If proof were needed. This photograph shows the abbey wall on the right and St Mary's church on the left with the road sign to Hastings. Although known as the Battle of Hastings it was actually fought here, 10 km north. The village was so named for this reason.

 

The Kings Head Pub
 
The Kings Head public house in Mount Street. If there is one thing Battle is not short of is public houses. This photograph of the Kings Head has been included not only to show a traditional English pub, but more to point out the sign hanging from it. It depicts what Harold by various accounts was supposed to look like. He was thought to have had blond or fair hair and almost certainly would have sported a moustache, as it was in fashion at the time. Another interesting observation that readers from countries without buildings as old as ours would make is that anybody taller than about 5 feet 8 inches would have to duck to enter most of them. This indicates how the average height of western people has increased over the centuries.

 

St Marys Church
 
A view in the opposite direction to the first photograph. St Mary's church is on the right and the abbey perimeter wall on the left.

 

St Marys Church
 
St Mary's Church. Note how the style and architecture is in keeping with the abbey.

 

St Marys Church
 
Within the grounds of St Mary's church is this sign depicting the events of 1066 and St Valery sur Somme. As you are probably aware by now, William's fleet departed this place to begin his voyage and eventual successful invasion of England.

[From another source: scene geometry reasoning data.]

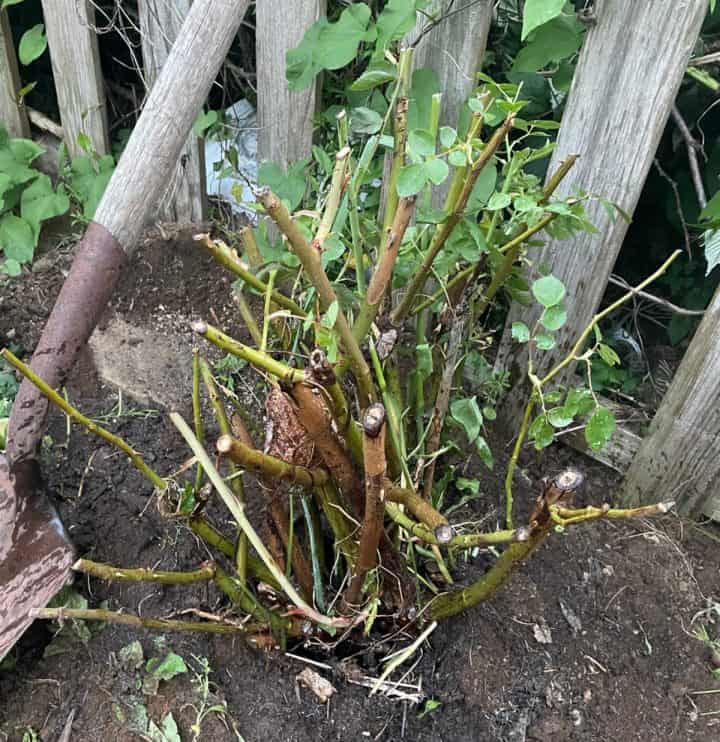 At what (x,y) coordinates should I click in order to perform the action: click on plant. Please return your answer as a coordinate pair (x, y). Looking at the image, I should click on (391, 450). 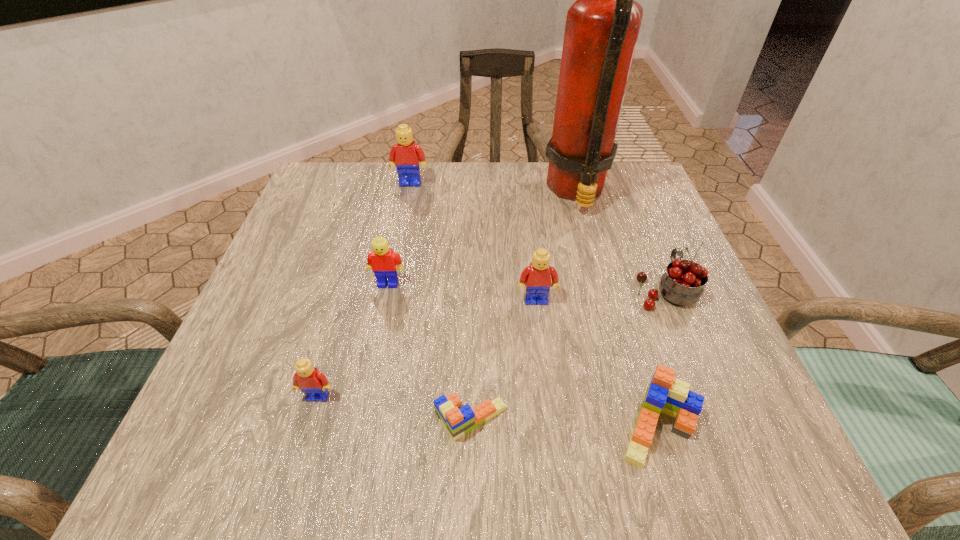 Find the location of `free location located on the handle side of the red cherry`. free location located on the handle side of the red cherry is located at coordinates [x=640, y=228].

Image resolution: width=960 pixels, height=540 pixels. In order to click on vacant space located on the handle side of the red cherry in this screenshot , I will do `click(636, 217)`.

You are a GUI agent. You are given a task and a screenshot of the screen. Output one action in this format:
    pyautogui.click(x=<x>, y=<y>)
    Task: Click on the vacant point located on the handle side of the red cherry
    This screenshot has height=540, width=960.
    Given the screenshot: What is the action you would take?
    pyautogui.click(x=636, y=220)

The height and width of the screenshot is (540, 960). Identify the location of vacant point located 0.060m on the front-facing side of the smallest yellow Lego. (305, 442).

Identify the location of vacant space located on the left of the bigger orange Lego. Image resolution: width=960 pixels, height=540 pixels. (464, 428).

Where is `free spot located on the right of the smaller orange Lego`? Image resolution: width=960 pixels, height=540 pixels. free spot located on the right of the smaller orange Lego is located at coordinates (691, 420).

Where is `fire extinguisher at the far edge`? The image size is (960, 540). fire extinguisher at the far edge is located at coordinates (602, 26).

Locate an element on the screen. The width and height of the screenshot is (960, 540). Lego that is positioned at the far edge is located at coordinates (405, 155).

Where is `object that is positioned at the left edge`? The width and height of the screenshot is (960, 540). object that is positioned at the left edge is located at coordinates (314, 384).

The image size is (960, 540). What are the coordinates of `fire extinguisher situated at the right edge` in the screenshot? It's located at (602, 26).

Secondly, we have a quaint modern tradition of twinning. Battle, not surprisingly is twinned with St Valery sur Somme. The purpose of twinning is usually to facilitate cultural exchange. The process of twinning is endemic in England and almost every village or town you pass through is twinned with one or more like places in Europe.

 

Tea
 
The Pilgrim's Rest. I suppose if you ask anybody from abroad what their idea of a traditional Englishman is, the words tea and roast beef would surely be voiced somewhere in the conversation. This cafe to the left of the abbey main entrance can supply both. In England everything stops for tea. Even the Battle of Hastings stopped for refreshments half way through. So civilized, don't you think ?

 

Mount Street
 
This photograph taken further along Mount Street shows the diversity of architecture in style and age. The house in the distance indicates it was constructed many hundreds of years ago.